Instructions to follow:
Would you repeat exactly the part of the listing below that runs from the line containing "You are a GUI agent. The screenshot is 708×2576." down to the line containing "Veelgestelde vragen (66, 2329)", inclusive, and nothing else?

Task input:
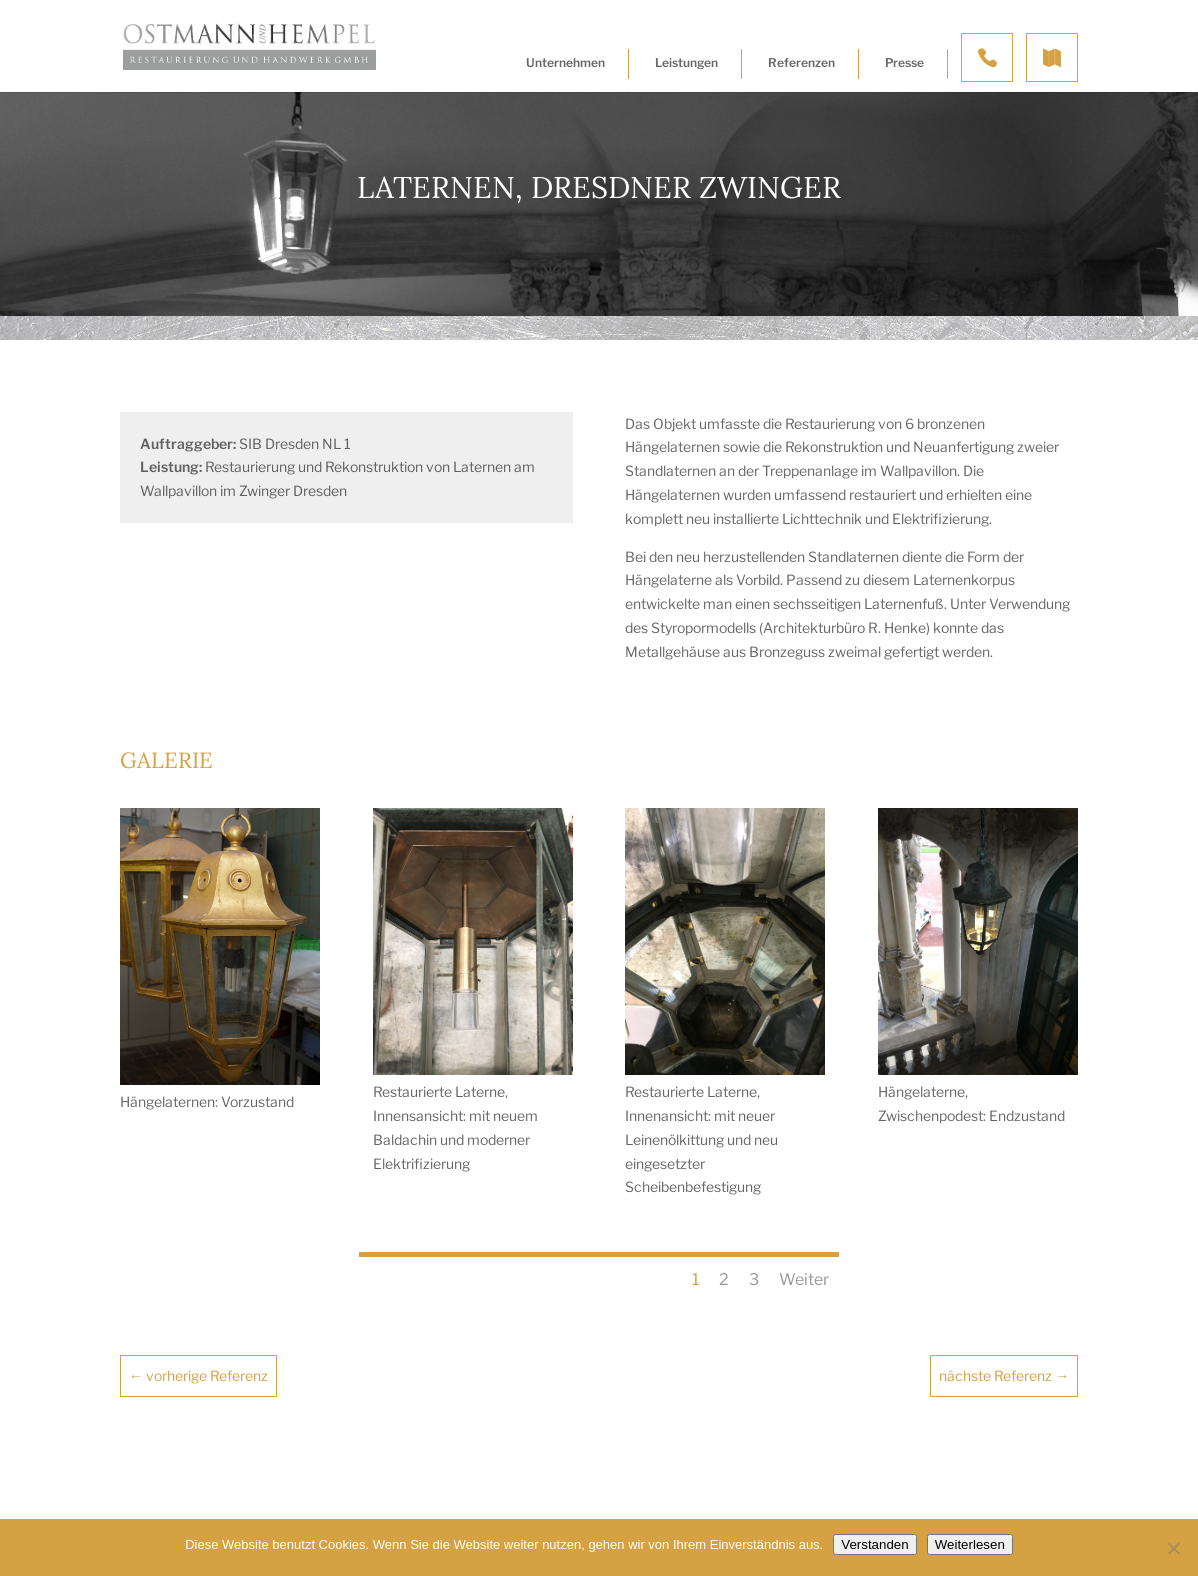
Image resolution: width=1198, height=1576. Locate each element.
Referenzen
---
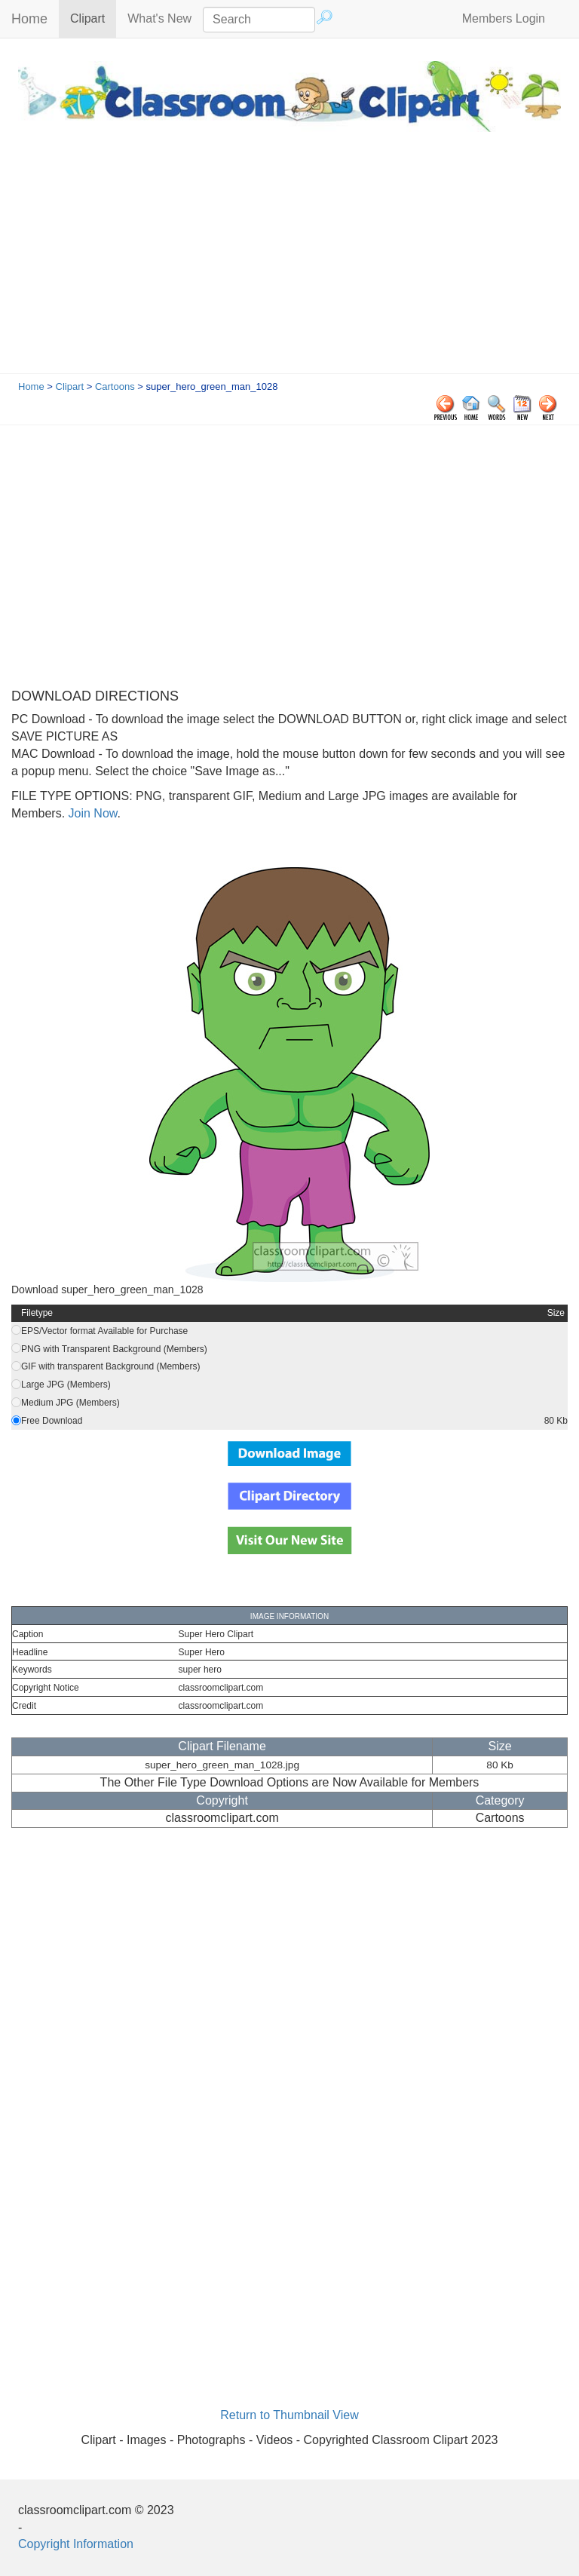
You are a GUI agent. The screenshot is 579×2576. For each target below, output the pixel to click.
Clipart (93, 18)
--
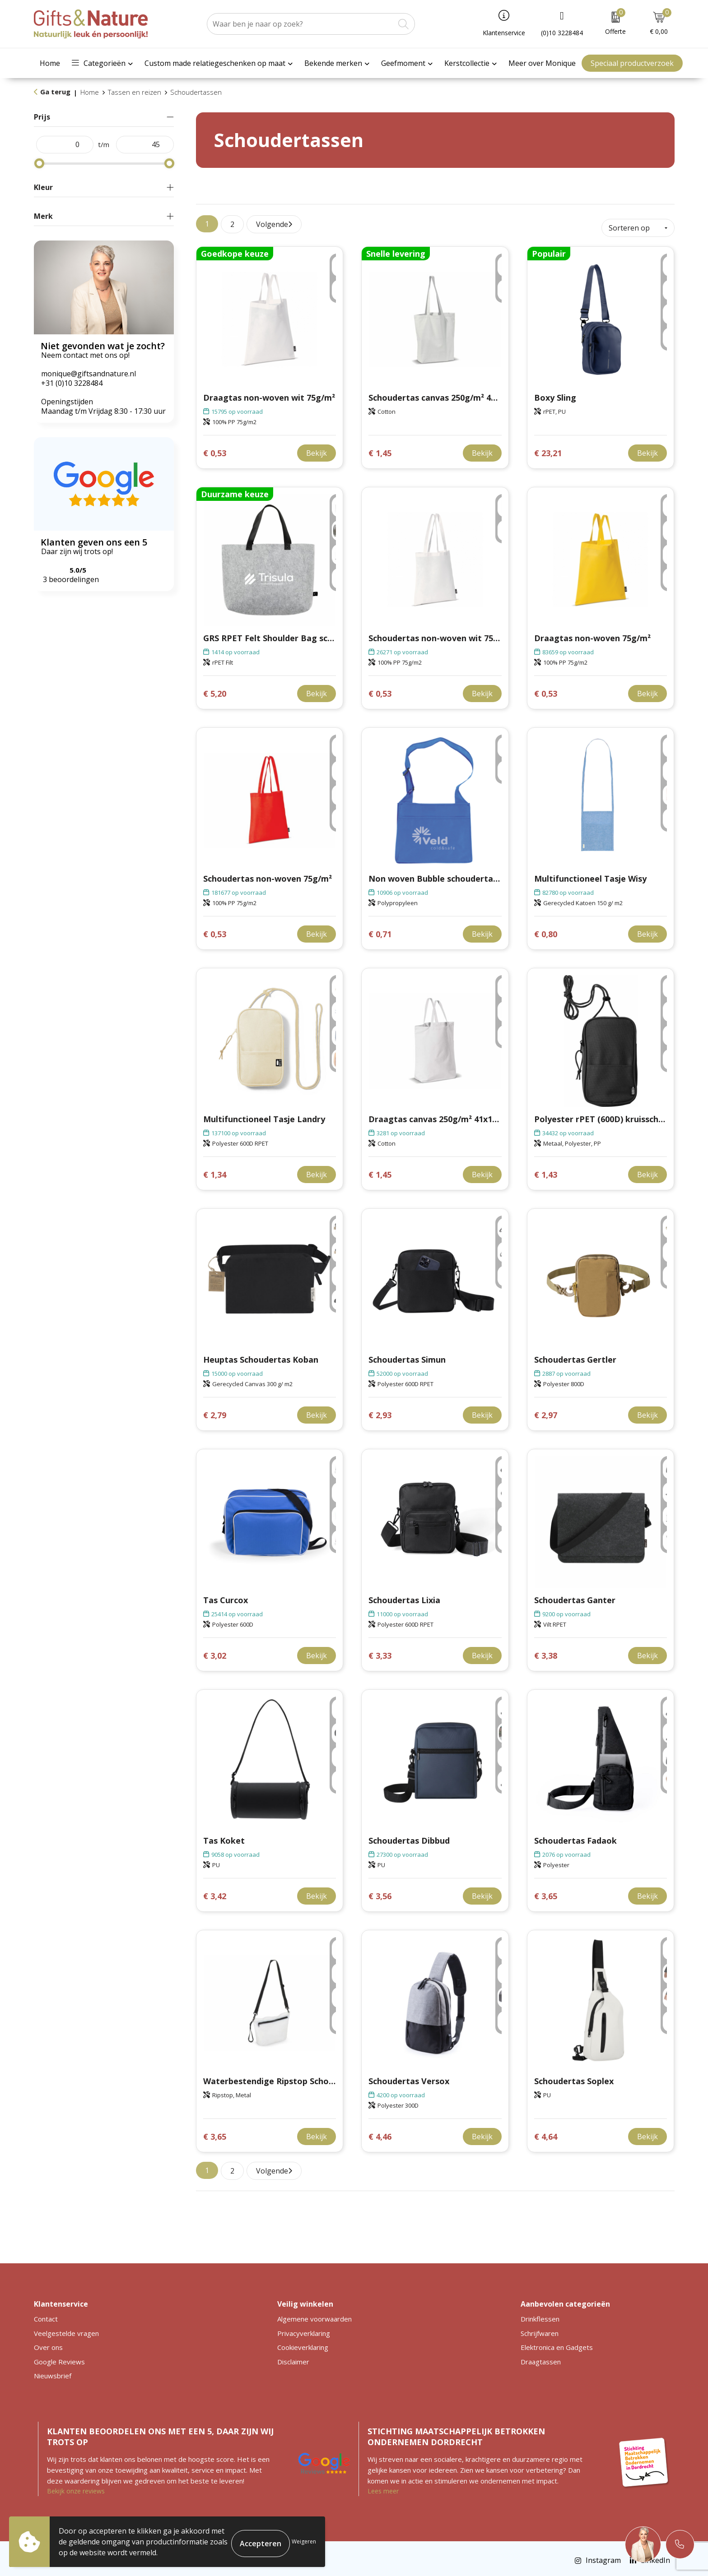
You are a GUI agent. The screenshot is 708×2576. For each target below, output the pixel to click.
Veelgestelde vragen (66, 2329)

Answer:
You are a GUI agent. The screenshot is 708×2576. For each target below, output the pixel to click.
Veelgestelde vragen (66, 2329)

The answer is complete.